In Nederland werd in de zomer van 2006 weer een campagne verricht voor absolute zwaartekrachtmetingen op zes stations. De metingen zijn uitgevoerd door O. Francis, verbonden aan de Universiteit van Luxemburg en het European Center for Geodynamics and Seismology in samenwerking met het Department of Earth Observation and Space Systems (DEOS) van de TU Delft. De stations waar gemeten werd, zijn Zundert (brandweerkazerne), Kootwijk (watertoren op het terrein van Radio Kootwijk), Wageningen (gebouw van het Nationaal Herbarium Nederland van de Wageningen Universiteit), Westerbork (gravimetriebunker op het terrein van de Stichting Astronomisch Onderzoek Nederland (ASTRON)) en Epen (seismisch station van het KNMI). Met de genoemde metingen ging DEOS door met onderzoek naar de realisatie van een nauwkeurig verticaal datum door middel van absolute zwaartekrachtmetingen. Hiervoor is bij Micro-g een absolute gravimeter aangekocht, namelijk de FG-5 S/N 234. Het instrument arriveerde in november 2006 en in december zijn met dit instrument de eerste testmetingen verricht in Luxemburg. Het instrument zal in de volgende jaren worden ingezet voor onderzoek naar de realisatie van een hoognauwkeurig verticaal datum voor Nederland. Daarnaast is gedurende 2006 de zwaartekracht ook in continue zin geregistreerd, waarbij alleen de verandering in het zwaartekrachtveld werd waargenomen. Dit werd gedaan met een speciaal daarvoor bedoelde relatieve gravimeter (Lacoste-Romberg ET15) en vond plaats in het station Westerbork in de bovengenoemde gravimetriebunker. De data worden regelmatig geanalyseerd. Voor het onderzoek naar het effect van de omgeving op de gemeten zwaartekracht is een netwerk van verschillende hydrologische sensoren in Westerbork opgebouwd. Naast het meten van regenval, worden grondwaterstandmetingen en bodemvochtigheidmetingen uitgevoerd.
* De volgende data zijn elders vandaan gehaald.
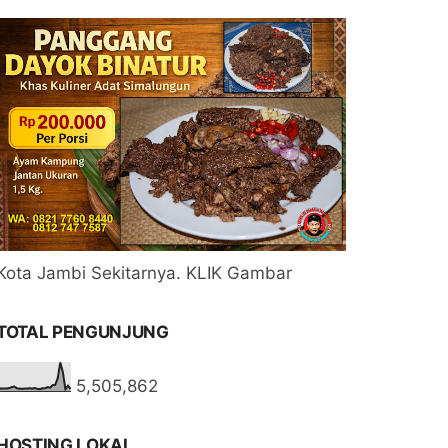
Kota Jambi Sekitarnya. KLIK Gambar
TOTAL PENGUNJUNG
5,505,862
HOSTING LOKAL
Hiervoor is door de sectie Hydrologie van de faculteit Civiele Techniek en Geowetenschappen van de TU Delft een lysimeter ontworpen.


Internationale samenwerking

Op het EUREF2006-symposium (European Reference Frame) in Riga werd Nederland vertegenwoordigd door ir. J. Lesparre en dr.ir. H. van der Marel. Ir. J. Lesparre presenteerde zowel het National Report of the Netherlands als 'The impact of the antenna mounting on the phase centre variation'. Deze laatste presentatie was gebaseerd op ervaringen bij NETPOS.
De EUREF Technical Working Group (ETWG), het uitvoerende orgaan van EUREF waarin dr.ir. H. van der Marel zitting heeft, is gedurende het verslagjaar driemaal bijeengeweest. Dr.ir. R.C.V. Feron van de Adviesdienst Geo-informatie en ICT van Rijkswaterstaat heeft de formele vertegenwoordiging van Nederland namens de geodetische diensten in EUREF aanvaard.